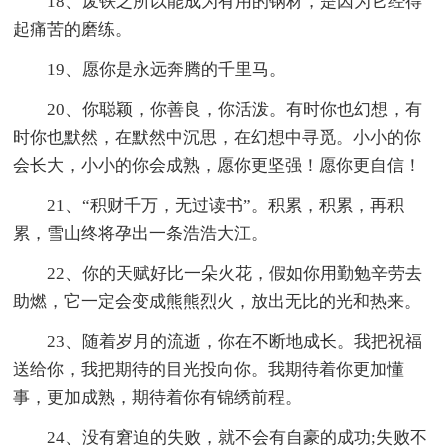
18、废铁之所以能成为有用的钢材，是因为它经得
起痛苦的磨练。
19、愿你是永远奔腾的千里马。
20、你聪颖，你善良，你活泼。有时你也幻想，有
时你也默然，在默然中沉思，在幻想中寻觅。小小的你
会长大，小小的你会成熟，愿你更坚强！愿你更自信！
21、“积财千万，无过读书”。积累，积累，再积
累，雪山终将孕出一条浩浩大江。
22、你的天赋好比一朵火花，假如你用勤勉辛劳去
助燃，它一定会变成熊熊烈火，放出无比的光和热来。
23、随着岁月的流逝，你在不断地成长。我把祝福
送给你，我把期待的目光投向你。我期待着你更加懂
事，更加成熟，期待着你有锦绣前程。
24、没有窘迫的失败，就不会有自豪的成功;失败不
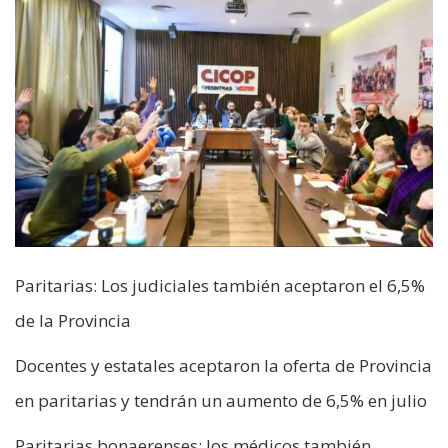
Paritarias: Los judiciales también aceptaron el 6,5%
de la Provincia
Docentes y estatales aceptaron la oferta de Provincia
en paritarias y tendrán un aumento de 6,5% en julio
Paritarias bonaerenses: los médicos también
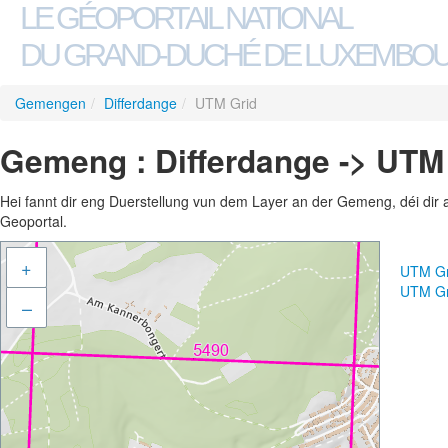
LE GÉOPORTAIL NATIONAL
DU GRAND-DUCHÉ DE LUXEMBO
Gemengen
/
Differdange
/
UTM Grid
Gemeng : Differdange -> UTM
Hei fannt dir eng Duerstellung vun dem Layer an der Gemeng, déi dir 
Geoportal.
+
UTM Gr
UTM Gr
–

════════════════════

What this task involves: The lines holding the word "aceptaron" are the answer. Pull them out of the records and copy them.

Answer box:
Paritarias: Los judiciales también aceptaron el 6,5%
Docentes y estatales aceptaron la oferta de Provincia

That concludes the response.